The RBA's rate cut was accompanied by dovish commentary, where it was highlighted that the RBA was "cautious about the outlook." At the same time, the RBA revised lower its inflation and growth forecasts and revised higher its forecast for the unemployment rate.

Economic data supports further easing

Since then, the case for further monetary policy easing has strengthened.
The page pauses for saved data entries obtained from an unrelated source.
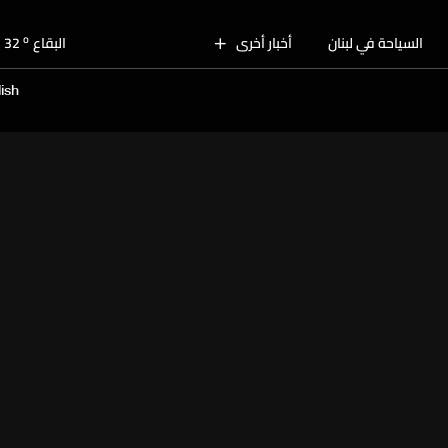
o
بيروت
30
o
السياحة في لبنان
أخبار أخرى
البقاع
32
o
الجنوب
29
ish
o
الشمال
30
o
جبل لبنان
28
o
كسروان
30
o
متن
30
o
بيروت
30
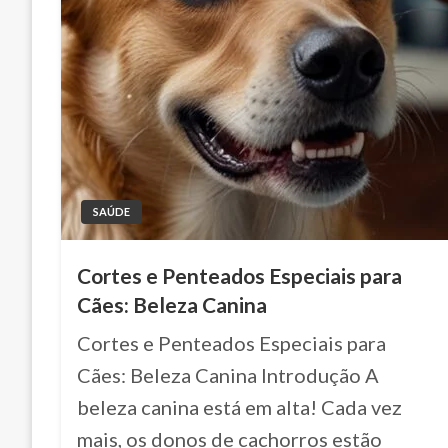
SAÚDE
Cortes e Penteados Especiais para
Cães: Beleza Canina
Cortes e Penteados Especiais para
Cães: Beleza Canina Introdução A
beleza canina está em alta! Cada vez
mais, os donos de cachorros estão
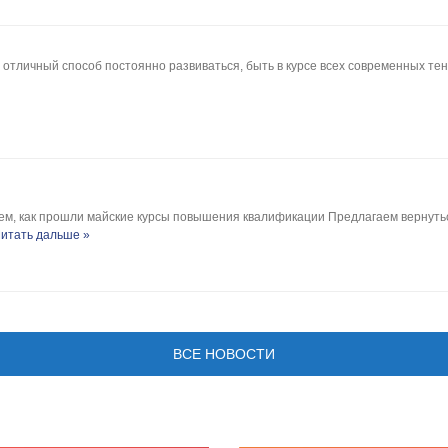
отличный способ постоянно развиваться, быть в курсе всех современных те
ем, как прошли майские курсы повышения квалификации Предлагаем вернуть
итать дальше »
ВСЕ НОВОСТИ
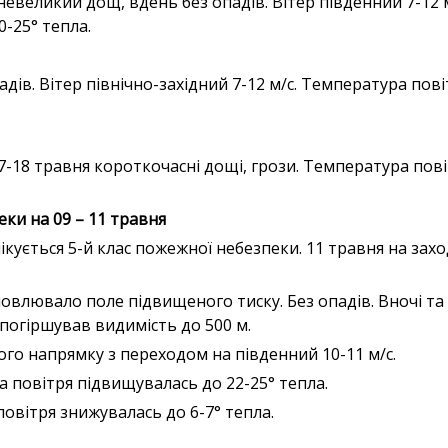
невеликий дощ, вдень без опадів. Вітер південний 7-12 
0-25° тепла.
дів. Вітер північно-західний 7-12 м/с. Температура пові
17-18 травня короткочасні дощі, грози. Температура пові
ки на 09 – 11 травня
ікується 5-й клас пожежної небезпеки. 11 травня на заході
овлювало поле підвищеного тиску. Без опадів. Вночі та 
 погіршував видимість до 500 м.
ого напрямку з переходом на південний 10-11 м/с.
повітря підвищувалась до 22-25° тепла.
овітря знижувалась до 6-7° тепла.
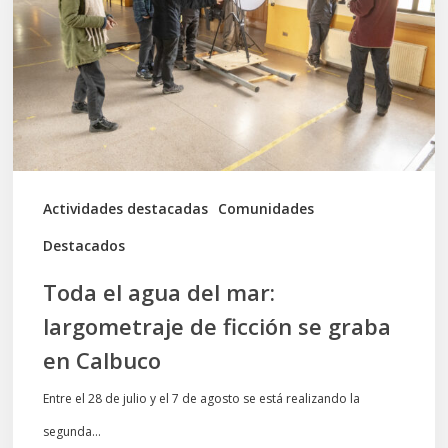
del
mar:
largometraje
de
ficción
se
graba
Actividades destacadas
Comunidades
en
Destacados
Calbuco
Toda el agua del mar:
largometraje de ficción se graba
en Calbuco
Entre el 28 de julio y el 7 de agosto se está realizando la
segunda…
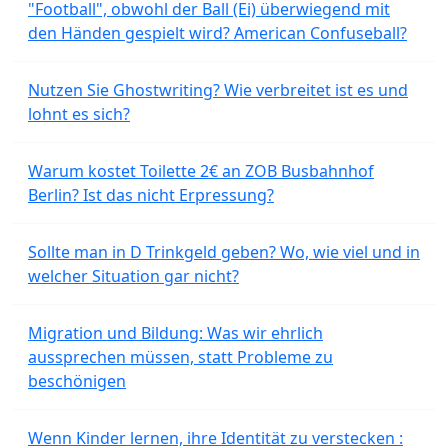
"Football", obwohl der Ball (Ei) überwiegend mit
den Händen gespielt wird? American Confuseball?
Nutzen Sie Ghostwriting? Wie verbreitet ist es und
lohnt es sich?
Warum kostet Toilette 2€ an ZOB Busbahnhof
Berlin? Ist das nicht Erpressung?
Sollte man in D Trinkgeld geben? Wo, wie viel und in
welcher Situation gar nicht?
Migration und Bildung: Was wir ehrlich
aussprechen müssen, statt Probleme zu
beschönigen
Wenn Kinder lernen, ihre Identität zu verstecken :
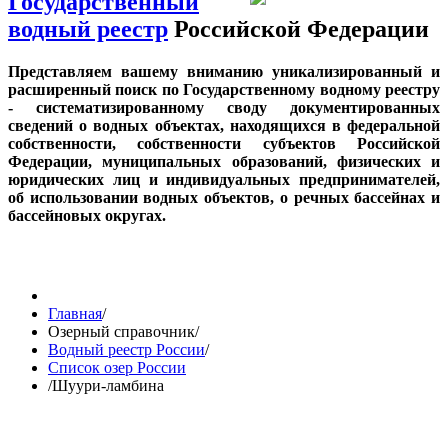
Государственный
водный реестр
Российской Федерации
Представляем вашему вниманию уникализированный и
расширенный поиск по Государственному водному реестру
- систематизированному своду документированных
сведений о водных объектах, находящихся в федеральной
собственности, собственности субъектов Российской
Федерации, муниципальных образований, физических и
юридических лиц и индивидуальных предпринимателей,
об использовании водных объектов, о речных бассейнах и
бассейновых округах.
Главная
/
Озерный справочник
/
Водный реестр России
/
Список озер России
/
Шуури-ламбина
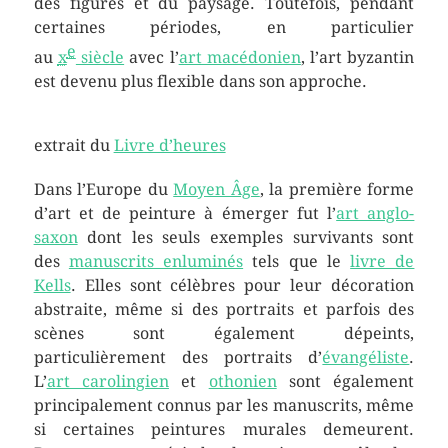
des figures et du paysage. Toutefois, pendant
certaines périodes, en particulier
e
au
x
siècle
avec l’
art macédonien
, l’art byzantin
est devenu plus flexible dans son approche.
extrait du
Livre d’heures
Dans l’Europe du
Moyen Âge
, la première forme
d’art et de peinture à émerger fut l’
art anglo-
saxon
dont les seuls exemples survivants sont
des
manuscrits enluminés
tels que le
livre de
Kells
. Elles sont célèbres pour leur décoration
abstraite, même si des portraits et parfois des
scènes sont également dépeints,
particulièrement des portraits d’
évangéliste
.
L’
art carolingien
et
othonien
sont également
principalement connus par les manuscrits, même
si certaines peintures murales demeurent.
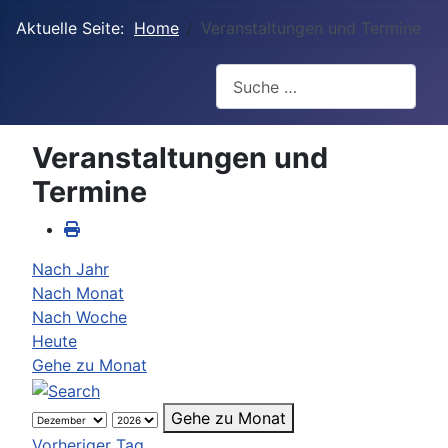
Aktuelle Seite:
Home
Veranstaltungen und Termine
Suchen
Veranstaltungen und
Termine
Nach Jahr
Nach Monat
Nach Woche
Heute
Gehe zu Monat
Gehe zu Monat
Vorheriger Tag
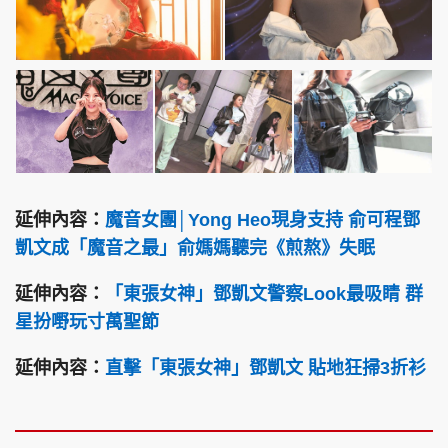
延伸內容：
魔音女團│Yong Heo現身支持 俞可程鄧
凱文成「魔音之最」俞媽媽聽完《煎熬》失眠
延伸內容：
「東張女神」鄧凱文警察Look最吸睛 群
星扮嘢玩寸萬聖節
延伸內容：
直擊「東張女神」鄧凱文 貼地狂掃3折衫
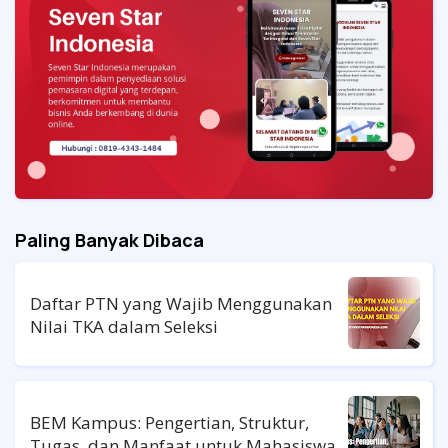
Paling Banyak Dibaca
Daftar PTN yang Wajib Menggunakan
Nilai TKA dalam Seleksi
BEM Kampus: Pengertian, Struktur,
Tugas, dan Manfaat untuk Mahasiswa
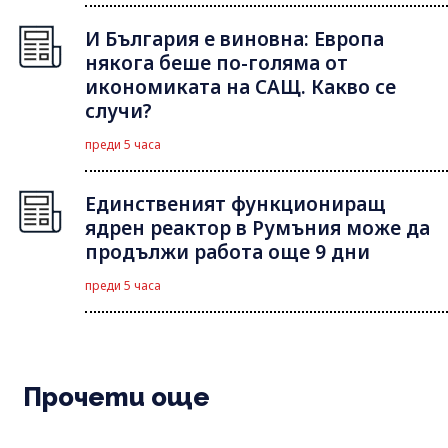
И България е виновна: Европа
някога беше по-голяма от
икономиката на САЩ. Какво се
случи?
преди 5 часа
Единственият функциониращ
ядрен реактор в Румъния може да
продължи работа още 9 дни
преди 5 часа
Прочети още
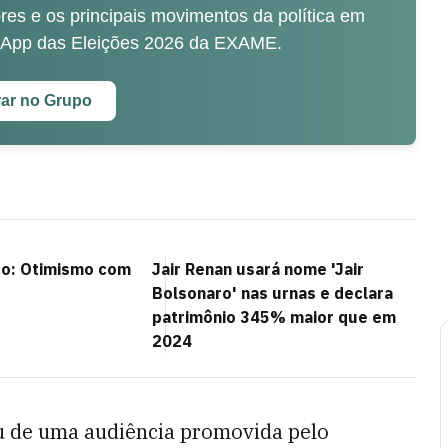
es e os principais movimentos da política em
sApp das Eleições 2026 da EXAME.
rar no Grupo
co: Otimismo com
Jair Renan usará nome 'Jair
Bolsonaro' nas urnas e declara
patrimônio 345% maior que em
2024
ou de uma audiência promovida pelo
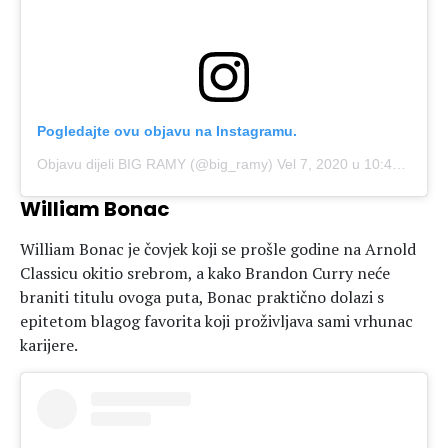
Pogledajte ovu objavu na Instagramu.
Objavu dijeli BIG RAMY (@big_ramy)
Vel 7, 2020 u 10:48 PST
William Bonac
William Bonac je čovjek koji se prošle godine na Arnold
Classicu okitio srebrom, a kako Brandon Curry neće
braniti titulu ovoga puta, Bonac praktično dolazi s
epitetom blagog favorita koji proživljava sami vrhunac
karijere.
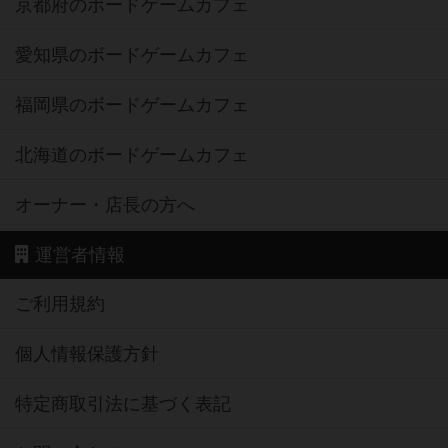
京都府のボードゲームカフェ
愛知県のボードゲームカフェ
福岡県のボードゲームカフェ
北海道のボードゲームカフェ
オーナー・店長の方へ
運営者情報
ご利用規約
個人情報保護方針
特定商取引法に基づく表記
This includes a soft May Consumer Price Index (CPI) report, where the core measure of inflation, the annual trimmed mean, fell to 2.4% year-on-year (YoY) in May from 2.8%, marking the lowest rate since November 2021.

Meanwhile, Q1 Gross Domestic Product (GDP) data released in June showed the Australian economy grew at just 0.2% quarter-on-quarter (QoQ), for an annual rate of 1.3% — well below the 2.75%-3.25% growth rate we had become accustomed to before the Covid-19 shock.

These factors, combined with ongoing concerns around tariffs and trade, have negated any concerns that the RBA may have had about a tight labour market.

As a result, we expect the RBA to cut its cash rate by 25 bp at its Board meeting tomorrow, taking the cash rate back to 3.6%. We anticipate another two 25 bp rate cuts before year-end which would see the RBA's cash rate end the year at 3.10%.

Australian cash rate chart

RBA cash rate Source: RBA
RBA cash rate Source: RBA

AUD/USD technical analysis

The AUD/USD's brave attempt last week to break higher appears to have failed for now after it slipped below short-term support at 0.6535, putting itself back within its well-worn 0.6370/50-0.6570/50 range.

This leaves the medium-term picture unclear with the AUD/USD needing to see a sustained break of range extremes to provide a clearer picture as to what comes next.

Specifically, a sustained break above resistance at 0.6590/0.6600 would indicate the next leg higher has commenced towards medium-term resistance at 0.6725. This includes the 200-week moving average and the downtrend line drawn from the 0.8007 high of February 2021.

Aware that a sustained break of support and range lows at 0.6370/50 would suggest that a deeper pullback is underway towards 0.6200/0.6180.

AUD/USD daily chart

AUD/USD daily chart Source: TradingView
AUD/USD daily chart Source: TradingView
  • Source: TradingView. The figures stated are as of 7 July 2025. Past performance is not a reliable indicator of future performance. This report does not contain and is not to be taken as containing any financial product advice or financial product recommendation.